Comment Re:Lessons Learned 20 Years Ago at JPL/Nasa (Score 1) 98
The research we were doing was in fact prompted by the well-documented success of neural networks in other nonlinear problems. One of the very first good examples of an applied adaptive neural network was in the standard modem of the time, which used a very small neural network to optimize the equalizer settings on each end.
Neural nets appear to have a lot more success with constructing nonlinear maps from subsets of Rn to Rm with n and m relatively small. Vision is not such a case as the input space n is very large. Once n and m get large you will require an exponentially large number of training samples, with the increased risk of falling into local minima (mitigated by simulated annealing or tunneling). In addition, if there is any inherent linearity in the problem an old-school Kalman filter may be less sexy but more useful.
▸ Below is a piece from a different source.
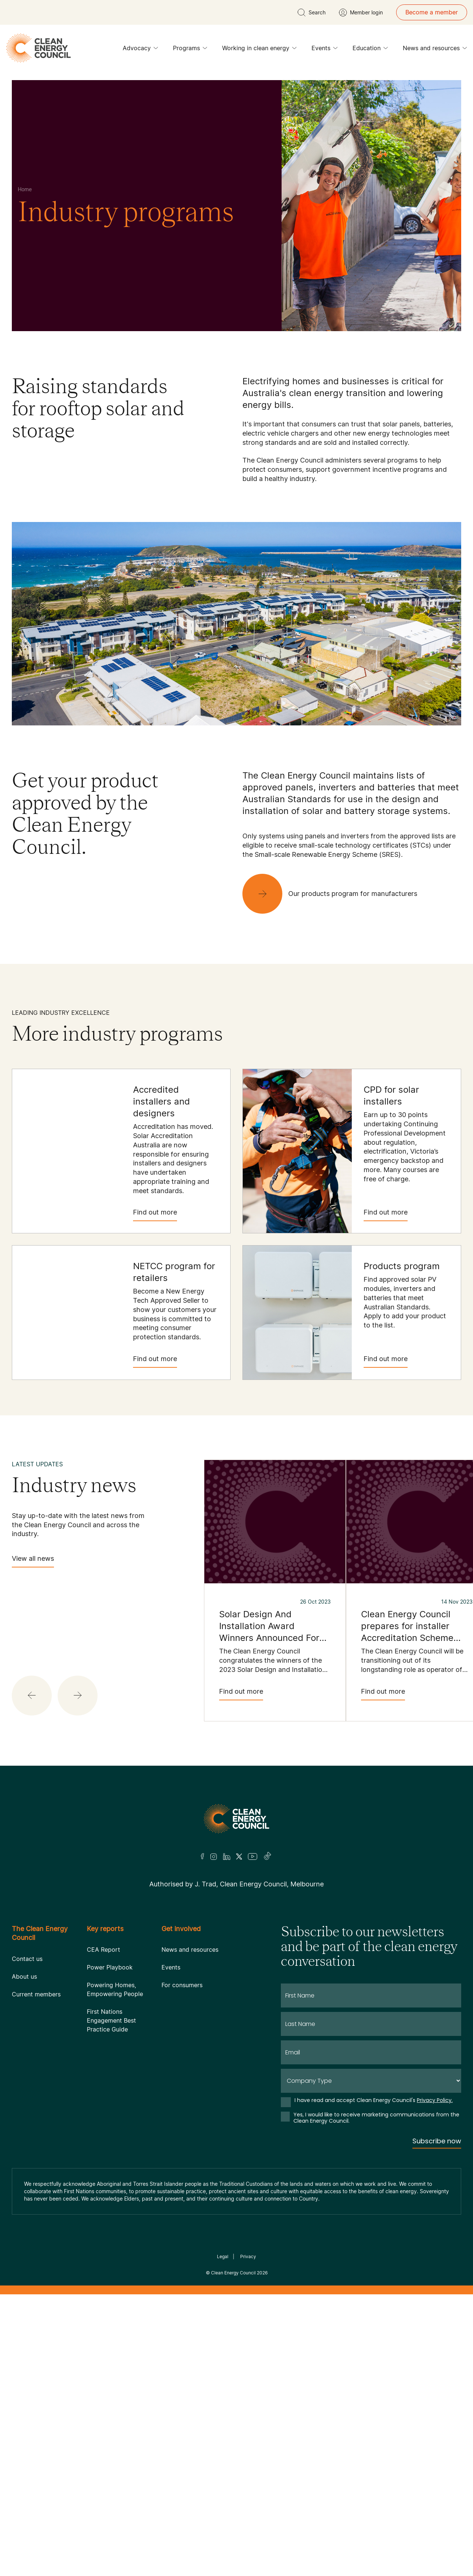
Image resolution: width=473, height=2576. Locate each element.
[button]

Many of the success stories of neural nets are really of the "Stone Soup" variety, in which the neural network is the "Stone" and the meat-and-potatoes real work is in how to preprocess the data to reduce the dimensions n and m. One of the most amazing (non-neural) pattern-recognition apps that I have seen recently is the Shazam technology, which can identify a recorded song from 30 seconds of a (noisy) snippet. Their dimension-reducing logic involves hashes of spectrogram peak pairs. No neural nets to be seen, but absolutely brilliant and points to ways that similar things could be done in the visual domain.